The “internet of things” is connecting more than robots and sensors; it is also connecting companies that normally guard their tests and prototypes from competitors. Test equipment maker National Instruments has brought competitors Cisco and Hewlett Packard Enterprise together as sponsors of its new industrial IoT lab in Austin, Texas. Other sponsors include Intel, Analog Devices, Kalypso, OSIsoft, PTC, Real-Time Innovations, SparkCognition, Semicron, Viewpoint Systems and Xilinx.
“No one company can serve all the needs of the industrial ‘internet of things,'” explained Jamie Smith, director of embedded systems at NI. “Many companies are coming together to form test beds to validate that an end-to-end solution is complete and can solve a real business challenge out on the factory floor or at the power plant, or maybe in a mobile fleet.”
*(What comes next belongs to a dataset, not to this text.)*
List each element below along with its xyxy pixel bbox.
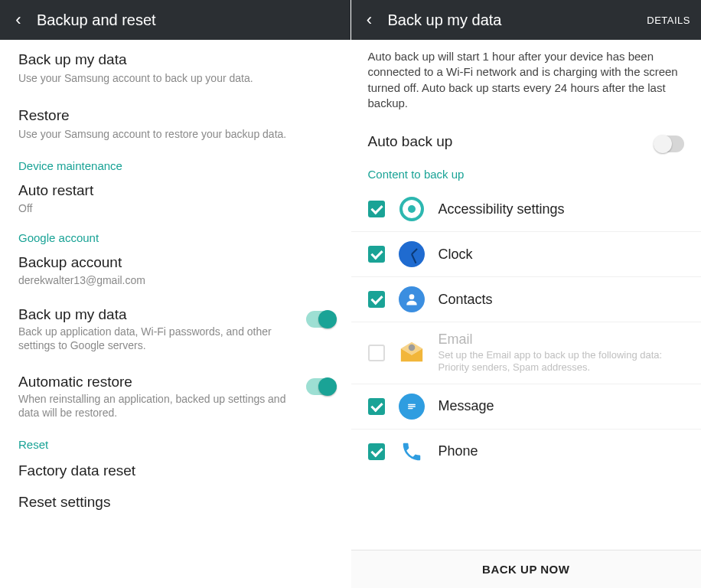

The lab is a test bed for real-world IoT applications for buildings, power grids and factories. One of the projects being trialled is synchronization of operational technology networks with informational networks. This initiative is spearheaded by the Avnu Alliance, headed by Kevin Stanton, a senior engineer at Intel with expertise in time-sensitive networking. The Avnu Alliance is working to synchronize and control devices on standard Ethernet, and NI’s Smith said the goal is to deliver the same levels of security and data movement that are present in today’s corporate IT networks. The other goal is predictability.
“We’re getting synchronization to around 150 nanoseconds, 0.15 millionth of a second,” said Smith. “Once you have synchronization you can then precisely time when a packet leaves a device to go to another device. If you know when it left and you know when it’s supposed to get there you can make sure it gets there on time.”
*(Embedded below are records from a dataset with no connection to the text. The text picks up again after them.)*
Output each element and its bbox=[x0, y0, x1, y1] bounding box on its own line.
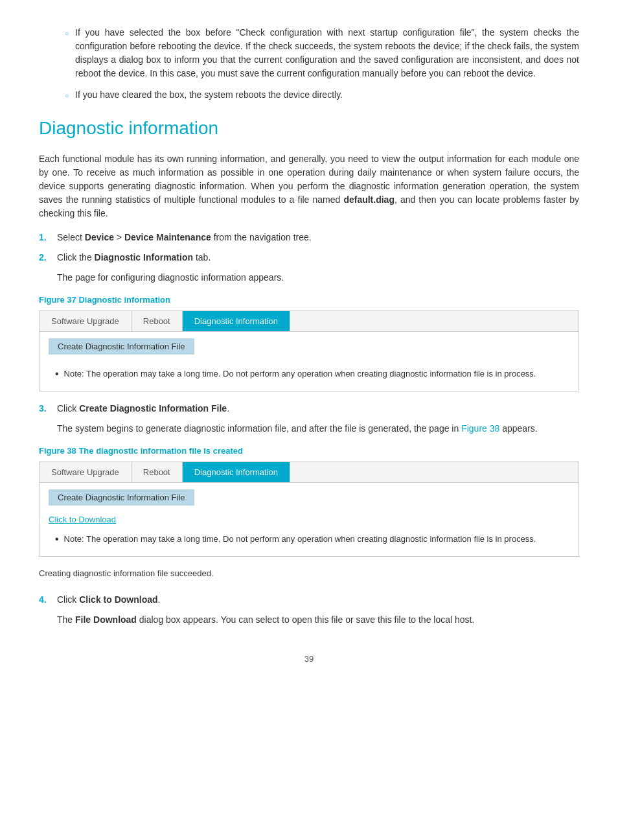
create-diagnostic-btn-37[interactable]: Create Diagnostic Information File bbox=[49, 338, 194, 355]
bullet-icon-1: ○ bbox=[65, 29, 69, 38]
figure-38-box: Software Upgrade Reboot Diagnostic Infor… bbox=[39, 461, 579, 557]
note-text-38: Note: The operation may take a long time… bbox=[64, 533, 536, 546]
figure-37-box: Software Upgrade Reboot Diagnostic Infor… bbox=[39, 310, 579, 392]
figure-38-link[interactable]: Figure 38 bbox=[461, 423, 499, 434]
create-diag-bold-3: Create Diagnostic Information File bbox=[79, 403, 227, 414]
step-1-text: Select Device > Device Maintenance from … bbox=[57, 231, 579, 244]
step-3-text: Click Create Diagnostic Information File… bbox=[57, 402, 579, 415]
figure-38-tab-row: Software Upgrade Reboot Diagnostic Infor… bbox=[40, 462, 578, 484]
device-bold: Device bbox=[85, 232, 114, 242]
figure-37-tab-row: Software Upgrade Reboot Diagnostic Infor… bbox=[40, 311, 578, 332]
bullet-text-1: If you have selected the box before "Che… bbox=[75, 26, 579, 80]
bullet-item-2: ○ If you have cleared the box, the syste… bbox=[65, 88, 579, 102]
figure-37-label: Figure 37 Diagnostic information bbox=[39, 294, 579, 307]
step-2: 2. Click the Diagnostic Information tab. bbox=[39, 251, 579, 264]
note-bullet-38: • bbox=[55, 531, 59, 547]
success-message: Creating diagnostic information file suc… bbox=[39, 567, 579, 580]
intro-bullet-section: ○ If you have selected the box before "C… bbox=[65, 26, 579, 102]
bullet-text-2: If you have cleared the box, the system … bbox=[75, 88, 579, 102]
device-maintenance-bold: Device Maintenance bbox=[124, 232, 211, 242]
step-4-text: Click Click to Download. bbox=[57, 593, 579, 607]
note-text-37: Note: The operation may take a long time… bbox=[64, 368, 536, 380]
section-heading: Diagnostic information bbox=[39, 115, 579, 142]
step-3-label: 3. bbox=[39, 402, 52, 415]
step-4: 4. Click Click to Download. bbox=[39, 593, 579, 607]
tab-diagnostic-info-37[interactable]: Diagnostic Information bbox=[183, 311, 290, 332]
bullet-icon-2: ○ bbox=[65, 91, 69, 100]
note-bullet-37: • bbox=[55, 366, 59, 382]
figure-38-body: Create Diagnostic Information File Click… bbox=[40, 483, 578, 556]
step-2-container: 2. Click the Diagnostic Information tab.… bbox=[39, 251, 579, 285]
click-to-download-link[interactable]: Click to Download bbox=[49, 513, 569, 526]
step-2-label: 2. bbox=[39, 251, 52, 264]
step-2-subtext: The page for configuring diagnostic info… bbox=[57, 271, 579, 285]
bullet-item-1: ○ If you have selected the box before "C… bbox=[65, 26, 579, 80]
tab-software-upgrade-37[interactable]: Software Upgrade bbox=[40, 311, 132, 332]
figure-38-note: • Note: The operation may take a long ti… bbox=[55, 533, 569, 547]
page-number: 39 bbox=[39, 653, 579, 666]
step-4-subtext: The File Download dialog box appears. Yo… bbox=[57, 613, 579, 627]
tab-reboot-37[interactable]: Reboot bbox=[132, 311, 183, 332]
figure-38-label: Figure 38 The diagnostic information fil… bbox=[39, 445, 579, 458]
step-4-container: 4. Click Click to Download. The File Dow… bbox=[39, 593, 579, 627]
step-3-subtext: The system begins to generate diagnostic… bbox=[57, 422, 579, 436]
tab-reboot-38[interactable]: Reboot bbox=[132, 462, 183, 483]
file-download-bold: File Download bbox=[75, 614, 137, 625]
tab-software-upgrade-38[interactable]: Software Upgrade bbox=[40, 462, 132, 483]
body-paragraph: Each functional module has its own runni… bbox=[39, 152, 579, 220]
step-2-text: Click the Diagnostic Information tab. bbox=[57, 251, 579, 264]
diagnostic-info-tab-bold: Diagnostic Information bbox=[95, 252, 193, 262]
step-1-container: 1. Select Device > Device Maintenance fr… bbox=[39, 231, 579, 244]
tab-diagnostic-info-38[interactable]: Diagnostic Information bbox=[183, 462, 290, 483]
step-4-label: 4. bbox=[39, 593, 52, 607]
step-1: 1. Select Device > Device Maintenance fr… bbox=[39, 231, 579, 244]
figure-37-body: Create Diagnostic Information File • Not… bbox=[40, 332, 578, 391]
step-1-label: 1. bbox=[39, 231, 52, 244]
step-3-container: 3. Click Create Diagnostic Information F… bbox=[39, 402, 579, 436]
create-diagnostic-btn-38[interactable]: Create Diagnostic Information File bbox=[49, 489, 194, 506]
default-diag-bold: default.diag bbox=[343, 194, 395, 205]
click-to-download-bold: Click to Download bbox=[79, 594, 157, 605]
step-3: 3. Click Create Diagnostic Information F… bbox=[39, 402, 579, 415]
figure-37-note: • Note: The operation may take a long ti… bbox=[55, 368, 569, 382]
HPE’s focus in the NI lab is on pushing premise server technology out to the factory floor, Smith said, so advanced analytics can occur at the machine level instead of in the cloud or at an on-premise data center. Smith said HPE is capitalizing on its partnership with PTC, creator of Thingworx.
Smith noted NI’s partnership with Intel is key as the chipmaker’s embedded applications reside at the edge of the network where the sensor data is collected. Smith explained Intel has also helped NI with open source software to help enable the adoption of time-sensitive networking.
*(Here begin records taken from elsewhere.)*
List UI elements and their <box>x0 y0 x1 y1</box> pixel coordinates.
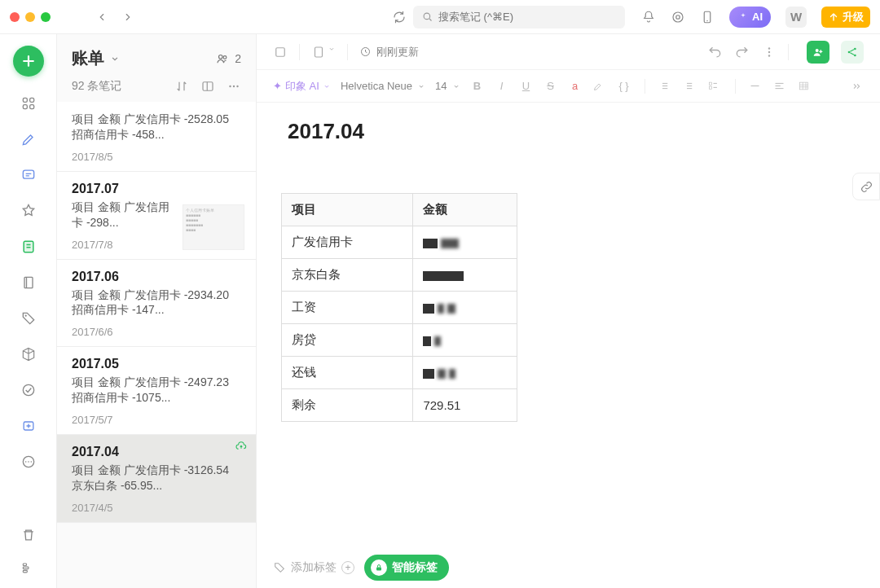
svg-rect-10 <box>24 241 33 252</box>
chevron-down-icon <box>109 53 121 64</box>
add-people-button[interactable] <box>807 41 829 64</box>
share-button[interactable] <box>841 41 864 64</box>
nav-forward-button[interactable] <box>122 11 134 23</box>
th-item: 项目 <box>282 194 413 226</box>
cloud-sync-icon <box>235 440 248 453</box>
smart-tag-button[interactable]: 智能标签 <box>364 555 449 581</box>
note-list-item[interactable]: 2017.05项目 金额 广发信用卡 -2497.23 招商信用卡 -1075.… <box>57 347 256 435</box>
code-button[interactable]: { } <box>617 80 631 92</box>
svg-point-14 <box>23 384 33 395</box>
note-item-preview: 项目 金额 广发信用卡 -3126.54 京东白条 -65.95... <box>72 463 241 494</box>
svg-rect-25 <box>203 82 213 91</box>
svg-point-36 <box>848 50 851 53</box>
list-ul-button[interactable] <box>658 80 673 92</box>
upgrade-button[interactable]: 升级 <box>821 7 870 28</box>
svg-point-35 <box>816 49 819 52</box>
table-row[interactable]: 剩余729.51 <box>282 389 517 422</box>
table-row[interactable]: 房贷 <box>282 324 517 357</box>
plus-icon: + <box>341 561 354 574</box>
star-icon[interactable] <box>20 202 37 220</box>
close-window-button[interactable] <box>10 12 20 22</box>
editor-more-button[interactable] <box>762 45 777 59</box>
zoom-window-button[interactable] <box>41 12 51 22</box>
cube-icon[interactable] <box>20 345 37 363</box>
svg-point-26 <box>229 86 231 87</box>
link-fab-button[interactable] <box>852 173 880 200</box>
book-icon[interactable] <box>20 274 37 292</box>
note-item-preview: 项目 金额 广发信用卡 -2934.20 招商信用卡 -147... <box>72 287 241 318</box>
svg-point-23 <box>219 55 223 59</box>
trash-icon[interactable] <box>20 526 37 544</box>
settings-icon[interactable] <box>20 559 37 577</box>
grid-icon[interactable] <box>20 94 37 112</box>
note-count: 92 条笔记 <box>72 79 121 94</box>
table-button[interactable] <box>798 80 812 92</box>
note-mode-icon[interactable] <box>311 45 336 59</box>
svg-rect-9 <box>23 170 33 178</box>
note-list-item[interactable]: 项目 金额 广发信用卡 -2528.05 招商信用卡 -458...2017/8… <box>57 102 256 172</box>
list-more-button[interactable] <box>227 79 241 94</box>
w-badge[interactable]: W <box>785 7 807 28</box>
layout-button[interactable] <box>200 79 215 94</box>
add-tag-button[interactable]: 添加标签 + <box>273 560 354 575</box>
document-title[interactable]: 2017.04 <box>281 119 856 144</box>
ai-chat-icon[interactable] <box>20 166 37 184</box>
svg-point-4 <box>706 20 708 21</box>
svg-point-32 <box>768 47 770 49</box>
target-icon[interactable] <box>671 10 685 24</box>
underline-button[interactable]: U <box>519 80 534 92</box>
data-table[interactable]: 项目 金额 广发信用卡京东白条工资房贷还钱剩余729.51 <box>281 193 517 422</box>
table-row[interactable]: 还钱 <box>282 357 517 389</box>
undo-button[interactable] <box>706 44 723 60</box>
note-list-item[interactable]: 2017.06项目 金额 广发信用卡 -2934.20 招商信用卡 -147..… <box>57 260 256 348</box>
color-button[interactable]: a <box>568 80 583 92</box>
note-list-item[interactable]: 2017.07项目 金额 广发信用卡 -298...个人信用卡账单■■■■■■■… <box>57 172 256 260</box>
svg-point-19 <box>30 461 32 463</box>
collect-icon[interactable] <box>20 417 37 435</box>
sort-button[interactable] <box>174 79 189 94</box>
notes-icon[interactable] <box>20 238 37 256</box>
svg-point-28 <box>236 86 238 87</box>
editor: 刚刚更新 ✦ 印象 AI Helvetica Neue 14 B I <box>257 34 880 588</box>
clock-icon <box>359 46 372 58</box>
svg-rect-20 <box>23 564 26 566</box>
check-circle-icon[interactable] <box>20 381 37 399</box>
sparkle-icon <box>737 11 749 23</box>
expand-icon[interactable] <box>273 45 288 59</box>
align-button[interactable] <box>773 80 788 92</box>
highlight-button[interactable] <box>592 80 607 92</box>
bell-icon[interactable] <box>641 10 656 24</box>
italic-button[interactable]: I <box>495 80 509 92</box>
list-ol-button[interactable] <box>683 80 697 92</box>
svg-point-1 <box>673 12 683 22</box>
note-item-preview: 项目 金额 广发信用卡 -2528.05 招商信用卡 -458... <box>72 112 241 143</box>
nav-back-button[interactable] <box>96 11 108 23</box>
format-ai-button[interactable]: ✦ 印象 AI <box>273 79 331 94</box>
cell-amount <box>413 226 517 259</box>
ai-button[interactable]: AI <box>729 7 771 28</box>
note-list-item[interactable]: 2017.04项目 金额 广发信用卡 -3126.54 京东白条 -65.95.… <box>57 435 256 523</box>
svg-point-37 <box>854 47 856 50</box>
search-input[interactable] <box>413 6 625 29</box>
ai-pencil-icon[interactable] <box>20 130 37 148</box>
checklist-button[interactable] <box>707 80 722 92</box>
window-controls <box>10 12 51 22</box>
search-field[interactable] <box>438 11 617 23</box>
format-more-button[interactable] <box>849 80 864 93</box>
hr-button[interactable] <box>749 80 763 92</box>
tag-icon[interactable] <box>20 309 37 327</box>
minimize-window-button[interactable] <box>25 12 35 22</box>
table-row[interactable]: 工资 <box>282 292 517 324</box>
bold-button[interactable]: B <box>470 80 485 92</box>
font-select[interactable]: Helvetica Neue <box>341 80 425 92</box>
notebook-title[interactable]: 账单 <box>72 47 121 69</box>
strike-button[interactable]: S <box>543 80 558 92</box>
sync-icon[interactable] <box>392 10 407 24</box>
redo-button[interactable] <box>734 44 750 60</box>
more-icon[interactable] <box>20 453 37 471</box>
phone-icon[interactable] <box>700 10 715 24</box>
new-note-button[interactable] <box>13 46 44 77</box>
table-row[interactable]: 京东白条 <box>282 259 517 292</box>
size-select[interactable]: 14 <box>435 80 460 92</box>
table-row[interactable]: 广发信用卡 <box>282 226 517 259</box>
National Instruments itself provides the glue that binds these and many other disparate elements of the developing “internet of things.” The company makes field programmable gate arrays designed to connect to sensors to collect data and it creates software to analyze that data.
“We pride ourselves at National Instruments on being at the center of an ecosystem,” said Smith, adding the company created the industrial IoT lab by leveraging its relationships with analytics companies, technology companies, enterprise vendors and middleware providers. “National Instruments and our ecosystem partners are going to change the world of the industrial ‘internet of things,'” he said.
“The immediate challenge which has the ability to have the most business impact right now is in the area of condition monitoring and predictive maintenance of heavy industrial equipment,” Smith said. “So we’re doing a lot of work at bringing in sensor data, extracting the key features around those sensors and then moving it into advanced machine learning algorithms and building these models that will not only detect anomalies that something’s about to go down, but then predict when in the future there will be a problem. So power plants going down or equipment within a plant or facility failing may become a thing of the past.”